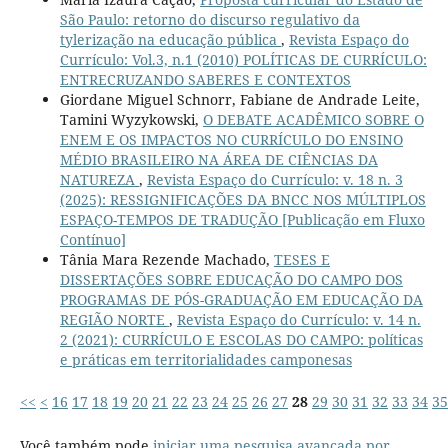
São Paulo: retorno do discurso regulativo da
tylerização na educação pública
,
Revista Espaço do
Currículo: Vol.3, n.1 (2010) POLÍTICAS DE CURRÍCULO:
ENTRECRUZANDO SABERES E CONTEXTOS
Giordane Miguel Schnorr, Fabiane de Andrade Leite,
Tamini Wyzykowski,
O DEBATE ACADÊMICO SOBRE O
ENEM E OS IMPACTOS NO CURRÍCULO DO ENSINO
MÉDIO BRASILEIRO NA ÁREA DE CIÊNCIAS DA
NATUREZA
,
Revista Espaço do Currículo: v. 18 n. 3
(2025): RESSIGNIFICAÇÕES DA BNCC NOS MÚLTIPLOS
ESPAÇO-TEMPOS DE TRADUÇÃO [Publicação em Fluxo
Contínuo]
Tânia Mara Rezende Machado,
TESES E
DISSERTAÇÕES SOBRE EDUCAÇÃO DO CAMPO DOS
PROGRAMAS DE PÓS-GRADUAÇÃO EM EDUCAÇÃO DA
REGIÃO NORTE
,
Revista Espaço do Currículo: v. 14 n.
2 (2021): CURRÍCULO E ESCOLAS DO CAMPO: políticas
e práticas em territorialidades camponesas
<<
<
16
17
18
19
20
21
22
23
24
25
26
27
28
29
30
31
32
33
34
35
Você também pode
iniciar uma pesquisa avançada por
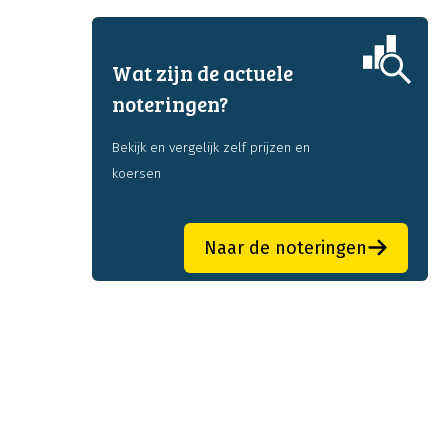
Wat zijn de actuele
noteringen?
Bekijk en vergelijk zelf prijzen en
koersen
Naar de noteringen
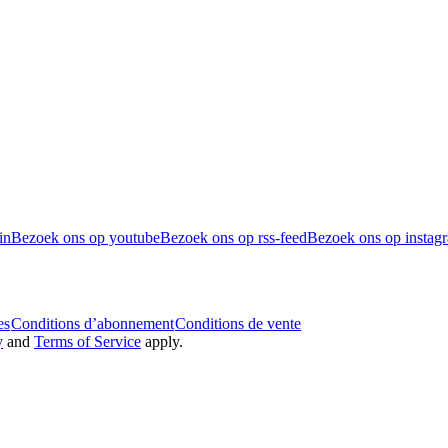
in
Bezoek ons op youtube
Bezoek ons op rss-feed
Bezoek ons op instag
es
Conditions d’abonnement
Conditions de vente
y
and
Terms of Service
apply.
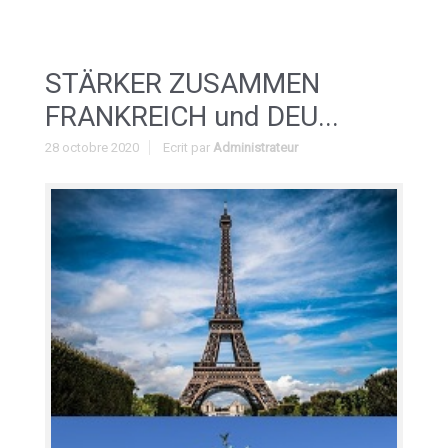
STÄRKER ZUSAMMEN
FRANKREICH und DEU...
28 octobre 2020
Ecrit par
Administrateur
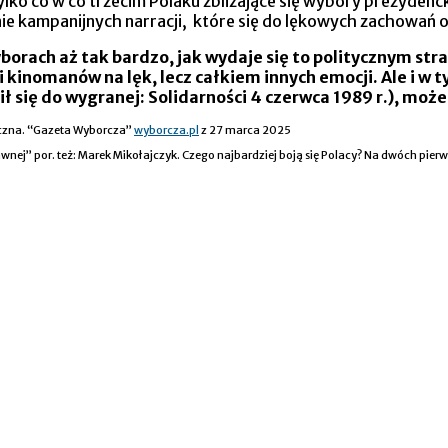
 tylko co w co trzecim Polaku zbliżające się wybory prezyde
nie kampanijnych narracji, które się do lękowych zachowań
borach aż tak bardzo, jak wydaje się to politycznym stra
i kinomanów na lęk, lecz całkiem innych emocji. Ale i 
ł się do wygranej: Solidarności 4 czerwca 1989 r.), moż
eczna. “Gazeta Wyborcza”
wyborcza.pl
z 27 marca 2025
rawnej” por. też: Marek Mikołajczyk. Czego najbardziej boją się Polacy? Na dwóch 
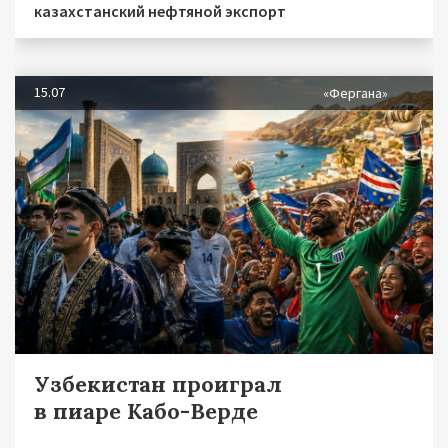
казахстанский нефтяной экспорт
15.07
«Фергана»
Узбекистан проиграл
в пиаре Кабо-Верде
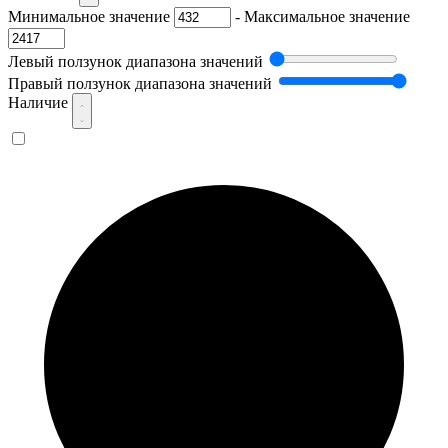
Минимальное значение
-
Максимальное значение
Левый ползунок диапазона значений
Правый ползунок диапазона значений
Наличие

□ □ □ □ □

> _Your instructions_
Give back the material above exactly, without pictures.

> _Task output_
São Paulo: retorno do discurso regulativo da
tylerização na educação pública
,
Revista Espaço do
Currículo: Vol.3, n.1 (2010) POLÍTICAS DE CURRÍCULO:
ENTRECRUZANDO SABERES E CONTEXTOS
Giordane Miguel Schnorr, Fabiane de Andrade Leite,
Tamini Wyzykowski,
O DEBATE ACADÊMICO SOBRE O
ENEM E OS IMPACTOS NO CURRÍCULO DO ENSINO
MÉDIO BRASILEIRO NA ÁREA DE CIÊNCIAS DA
NATUREZA
,
Revista Espaço do Currículo: v. 18 n. 3
(2025): RESSIGNIFICAÇÕES DA BNCC NOS MÚLTIPLOS
ESPAÇO-TEMPOS DE TRADUÇÃO [Publicação em Fluxo
Contínuo]
Tânia Mara Rezende Machado,
TESES E
DISSERTAÇÕES SOBRE EDUCAÇÃO DO CAMPO DOS
PROGRAMAS DE PÓS-GRADUAÇÃO EM EDUCAÇÃO DA
REGIÃO NORTE
,
Revista Espaço do Currículo: v. 14 n.
2 (2021): CURRÍCULO E ESCOLAS DO CAMPO: políticas
e práticas em territorialidades camponesas
<<
<
16
17
18
19
20
21
22
23
24
25
26
27
28
29
30
31
32
33
34
35
Você também pode
iniciar uma pesquisa avançada por
Wat zijn de actuele
noteringen?
Bekijk en vergelijk zelf prijzen en
koersen
Naar de noteringen
in
Bezoek ons op youtube
Bezoek ons op rss-feed
Bezoek ons op instag
es
Conditions d’abonnement
Conditions de vente
y
and
Terms of Service
apply.
STÄRKER ZUSAMMEN
FRANKREICH und DEU...
28 octobre 2020
Ecrit par
Administrateur
 tylko co w co trzecim Polaku zbliżające się wybory prezyde
nie kampanijnych narracji, które się do lękowych zachowań
borach aż tak bardzo, jak wydaje się to politycznym stra
i kinomanów na lęk, lecz całkiem innych emocji. Ale i 
ł się do wygranej: Solidarności 4 czerwca 1989 r.), moż
eczna. “Gazeta Wyborcza”
wyborcza.pl
z 27 marca 2025
rawnej” por. też: Marek Mikołajczyk. Czego najbardziej boją się Polacy? Na dwóch 
казахстанский нефтяной экспорт
15.07
«Фергана»
Узбекистан проиграл
в пиаре Кабо-Верде
Минимальное значение
-
Максимальное значение
Левый ползунок диапазона значений
Правый ползунок диапазона значений
Наличие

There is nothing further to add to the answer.